**Data in this exercise:**
#####

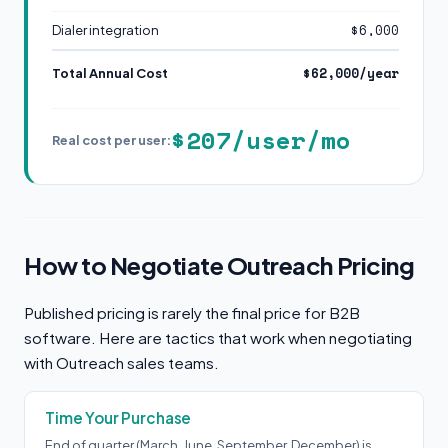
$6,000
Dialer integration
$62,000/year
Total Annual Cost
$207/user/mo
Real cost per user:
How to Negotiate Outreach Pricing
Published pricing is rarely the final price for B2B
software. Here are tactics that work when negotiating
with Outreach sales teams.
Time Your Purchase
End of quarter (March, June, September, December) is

#####

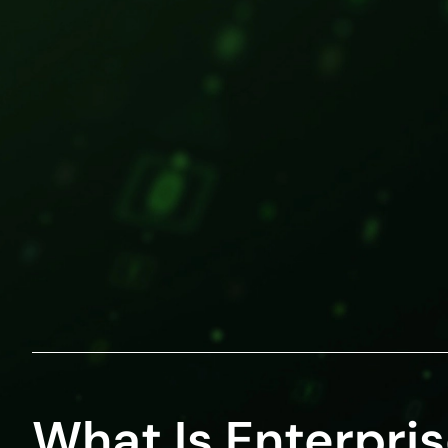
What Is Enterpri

#####

What lines in the entries contain "Outreach"? Report each one by copying it.

**Exercise result:**
How to Negotiate Outreach Pricing
with Outreach sales teams.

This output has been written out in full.